William Bronchick | 7 Reasons to Use Land Trusts in Colorado
William Bronchick: The land trust is a very powerful tool for
the savvy real estate investor, and there are many reasons to use land trusts
in Colorado. A Colorado land trust is a revocable, living trust used
specifically for holding title to real estate. Each property is titled in a
separate trust, affording maximum privacy and protection. Also known as
an “Illinois Land Trust”, the title-holding land trust is recognized by statute
in Florida, Georgia, Hawaii, Illinois, Indiana, Montana, North Dakota,
South Dakota, and Virginia.
Colorado does not have a land
trust statute, but since a land trust is a basic revocable, living trust, it
would be recognized under common law trust principles.
Here are seven good reasons to use a Colorado land trust for titling property to real estate.
Privacy
In today’s information age,
anyone with an internet connection can look up your ownership of real estate.
Privacy is extremely important to most people who don’t want others knowing
what they own. For example, if you own several properties within a city that
has strict code enforcement, you could end up being hauled into court for too
many violations, even minor ones. Having your real estate titled in land trusts
makes it difficult for city code enforcement to find who the owner is, since
the trust agreement is not public record for everyone to see.
Protection from liens
Real estate titled in a trust
name is not subject to liens against the beneficiary of the trust. For example,
if you are dealing with a seller in foreclosure, a judgment holder or the IRS
can file a claim against the property in the name of the seller. If the
property is titled into trust, the personal judgments or liens of the seller will
not attach to the property.

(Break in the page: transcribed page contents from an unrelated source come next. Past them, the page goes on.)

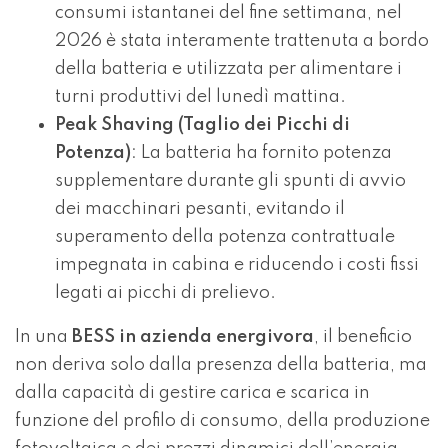
consumi istantanei del fine settimana, nel
2026 è stata interamente trattenuta a bordo
della batteria e utilizzata per alimentare i
turni produttivi del lunedì mattina.
Peak Shaving (Taglio dei Picchi di
Potenza)
: La batteria ha fornito potenza
supplementare durante gli spunti di avvio
dei macchinari pesanti, evitando il
superamento della potenza contrattuale
impegnata in cabina e riducendo i costi fissi
legati ai picchi di prelievo.
In una
BESS in azienda energivora
, il beneficio
non deriva solo dalla presenza della batteria, ma
dalla capacità di gestire carica e scarica in
funzione del profilo di consumo, della produzione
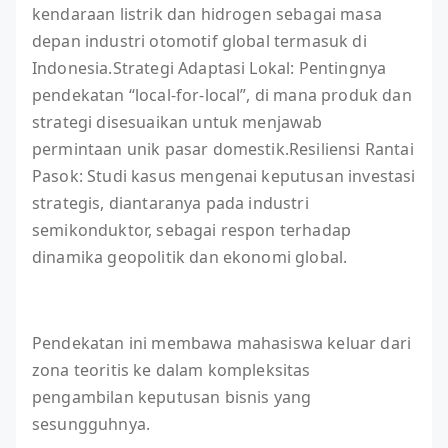
kendaraan listrik dan hidrogen sebagai masa
depan industri otomotif global termasuk di
Indonesia.Strategi Adaptasi Lokal: Pentingnya
pendekatan “local-for-local”, di mana produk dan
strategi disesuaikan untuk menjawab
permintaan unik pasar domestik.Resiliensi Rantai
Pasok: Studi kasus mengenai keputusan investasi
strategis, diantaranya pada industri
semikonduktor, sebagai respon terhadap
dinamika geopolitik dan ekonomi global.
Pendekatan ini membawa mahasiswa keluar dari
zona teoritis ke dalam kompleksitas
pengambilan keputusan bisnis yang
sesungguhnya.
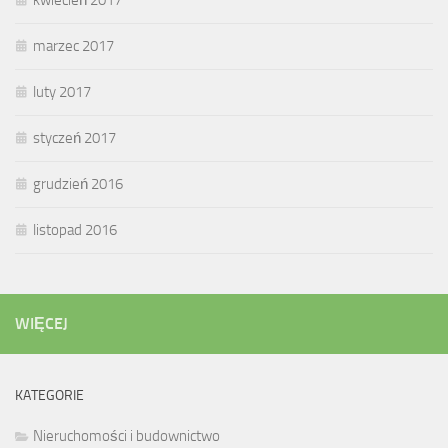
marzec 2017
luty 2017
styczeń 2017
grudzień 2016
listopad 2016
WIĘCEJ
KATEGORIE
Nieruchomości i budownictwo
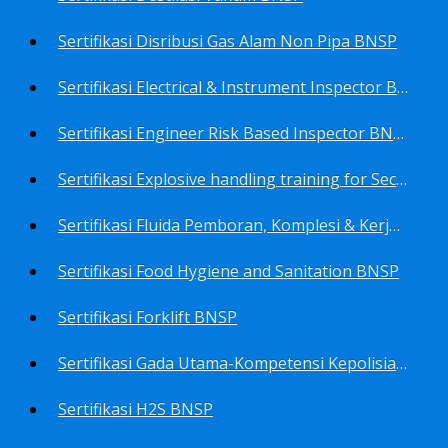
Sertifikasi Disribusi Gas Alam Non Pipa BNSP
Sertifikasi Electrical & Instrument Inspector BNSP
Sertifikasi Engineer Risk Based Inspector BNSP
Sertifikasi Explosive handling training for Security staffs BNSP
Sertifikasi Fluida Pemboran, Komplesi & Kerja Ulang Sumur BNSP
Sertifikasi Food Hygiene and Sanitation BNSP
Sertifikasi Forklift BNSP
Sertifikasi Gada Utama-Kompetensi Kepolisian Terbatas Sektor Industri Migas BNSP
Sertifikasi H2S BNSP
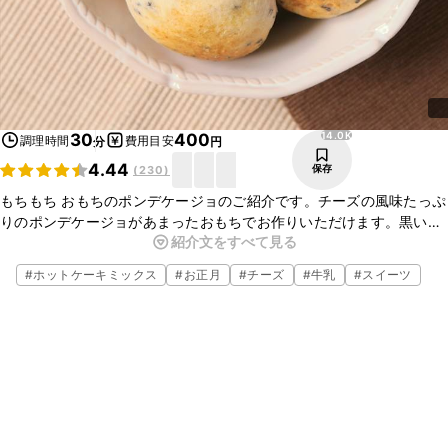
14.0K
30
400
調理時間
費用目安
分
円
4.44
保存
(
230
)
もちもち おもちのポンデケージョのご紹介です。チーズの風味たっぷ
りのポンデケージョがあまったおもちでお作りいただけます。黒いり
紹介文をすべて見る
ごま以外にも明太子や乾燥ハーブを入れても美味しくお召し上がりい
ただけます。
#
ホットケーキミックス
#
お正月
#
チーズ
#
牛乳
#
スイーツ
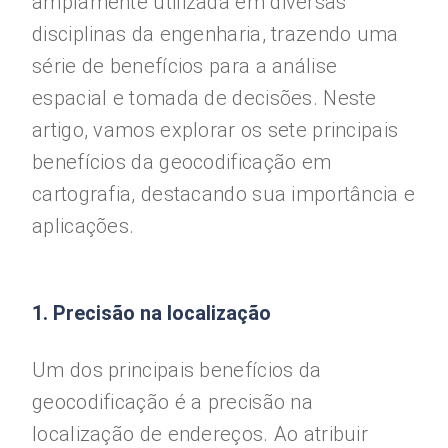
amplamente utilizada em diversas
disciplinas da engenharia, trazendo uma
série de benefícios para a análise
espacial e tomada de decisões. Neste
artigo, vamos explorar os sete principais
benefícios da geocodificação em
cartografia, destacando sua importância e
aplicações.
1. Precisão na localização
Um dos principais benefícios da
geocodificação é a precisão na
localização de endereços. Ao atribuir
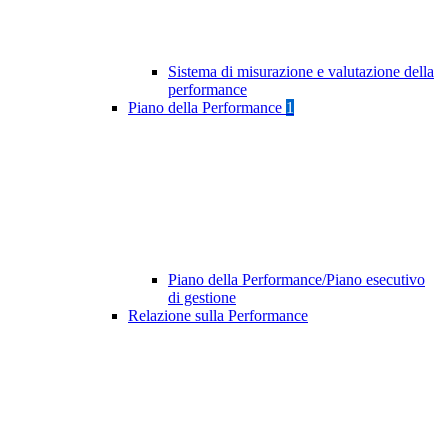
Sistema di misurazione e valutazione della
performance
Piano della Performance
1
Piano della Performance/Piano esecutivo
di gestione
Relazione sulla Performance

This is because of the unique nature of land
trusts, which make the beneficiary’s interest in the trust “personal property”,
and vests all legal and equitable title in the trustee. Thus, a judgment
against X is not a lien on the property held in a land trust for X.

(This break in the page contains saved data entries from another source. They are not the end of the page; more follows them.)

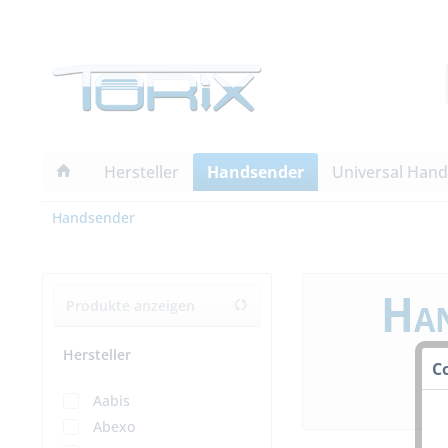
Hersteller
Handsender
Universal Han
Handsender
Han
Produkte anzeigen
Hersteller
C
Aabis
Abexo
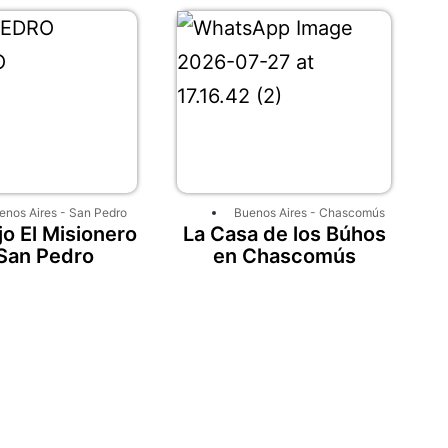
enos Aires
-
San Pedro
Buenos Aires
-
Chascomús
o El Misionero
La Casa de los Búhos
San Pedro
en Chascomús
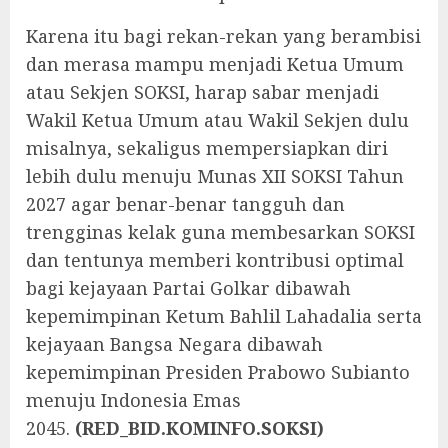
Karena itu bagi rekan-rekan yang berambisi
dan merasa mampu menjadi Ketua Umum
atau Sekjen SOKSI, harap sabar menjadi
Wakil Ketua Umum atau Wakil Sekjen dulu
misalnya, sekaligus mempersiapkan diri
lebih dulu menuju Munas XII SOKSI Tahun
2027 agar benar-benar tangguh dan
trengginas kelak guna membesarkan SOKSI
dan tentunya memberi kontribusi optimal
bagi kejayaan Partai Golkar dibawah
kepemimpinan Ketum Bahlil Lahadalia serta
kejayaan Bangsa Negara dibawah
kepemimpinan Presiden Prabowo Subianto
menuju Indonesia Emas
2045.
(RED_BID.KOMINFO.SOKSI)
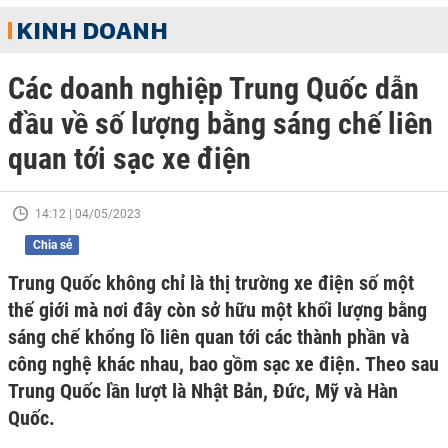
KINH DOANH
Các doanh nghiệp Trung Quốc dẫn
đầu về số lượng bằng sáng chế liên
quan tới sạc xe điện
14:12 | 04/05/2023
Chia sẻ
Trung Quốc không chỉ là thị trường xe điện số một
thế giới mà nơi đây còn sở hữu một khối lượng bằng
sáng chế khổng lồ liên quan tới các thành phần và
công nghệ khác nhau, bao gồm sạc xe điện. Theo sau
Trung Quốc lần lượt là Nhật Bản, Đức, Mỹ và Hàn
Quốc.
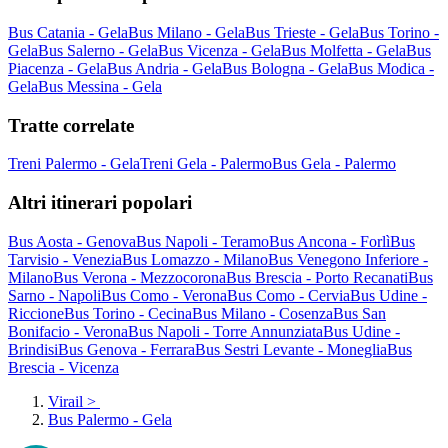
Bus Catania - Gela
Bus Milano - Gela
Bus Trieste - Gela
Bus Torino -
Gela
Bus Salerno - Gela
Bus Vicenza - Gela
Bus Molfetta - Gela
Bus
Piacenza - Gela
Bus Andria - Gela
Bus Bologna - Gela
Bus Modica -
Gela
Bus Messina - Gela
Tratte correlate
Treni Palermo - Gela
Treni Gela - Palermo
Bus Gela - Palermo
Altri itinerari popolari
Bus Aosta - Genova
Bus Napoli - Teramo
Bus Ancona - Forlì
Bus
Tarvisio - Venezia
Bus Lomazzo - Milano
Bus Venegono Inferiore -
Milano
Bus Verona - Mezzocorona
Bus Brescia - Porto Recanati
Bus
Sarno - Napoli
Bus Como - Verona
Bus Como - Cervia
Bus Udine -
Riccione
Bus Torino - Cecina
Bus Milano - Cosenza
Bus San
Bonifacio - Verona
Bus Napoli - Torre Annunziata
Bus Udine -
Brindisi
Bus Genova - Ferrara
Bus Sestri Levante - Moneglia
Bus
Brescia - Vicenza
Virail
>
Bus Palermo - Gela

Protection from title claims
If you sign a warranty deed in
your own name, you are subject to potential title claims against you if there
is a problem with title to the property. For example, a lien filed without your
knowledge could result in liability against you, even if you purchased title
insurance. A land trust in your place as seller will protect you personally
against many types of title claims because the claim will be limited to the
trust. If the trust already sold the property, it has no assets and thus limits
your exposure to title claims.
Discouraging Litigation
Let’s face it, people tend to
only sue others who appear to have money. Attorneys who work on contingency are
only likely to take cases which they can not only win, but collect, since their
fee is based on collection. If your properties are hard to find, you will
appear “broke” and less worth suing. Even if a potential plaintiff thinks you
have assets, the difficult prospect of finding and attaching these assets will
discourage litigation against you.
Protection from HOA Claims
When you take title to a
property in a homeowner’s association (HOA), you become personally liable for
all dues and assessments. This means if you buy a condo in your own name and
the association asseses an amount due, they can place a lien on the property
and/or sue you PERSONALLY for the obligation! Don’t take title in your name in
an HOA, but instead take title in a land trust so that the trust itself (and
thus the property) will be the sole recourse for the homeowner’s association’s
debts.
Making contracts assignable
The ownership of a land trust
(called the “beneficial interest”) is assignable, similar to the way stock in a
corporation is assignable. Once property is title in trust, the beneficiary of
the trust can be changed without changing title to the property. This can be
very advantageous in the case of a real estate contract that is non-assignable,
such as in the case of a bank-owned or HUD property. Instead of making your
offer in your own name, make the offer in the name of a land trust, then assign
your interest in the land trust to a third party.
Colorado’s Unique Trust Statute
In most states, a property in
trust must be held in the name of the trustee, for example, “John Jones, as
trustee under a declaration of trust dated June 2, 2011”. Colorado law
(CRS C.R.S. 38-30-108.5) allows a trust to take title in its name, then the
trustee may file a “statement of authority” identifying the trustee (CRS
38-30-172). If you want to change trustees in Colorado, you do not need a
new deed, just amend the land trust and file a new statement of authority with
the County Clerk and Recorder.
William Bronchick: As you can see, the title-holding land trust
can be very beneficial for the owner of real estate in Colorado.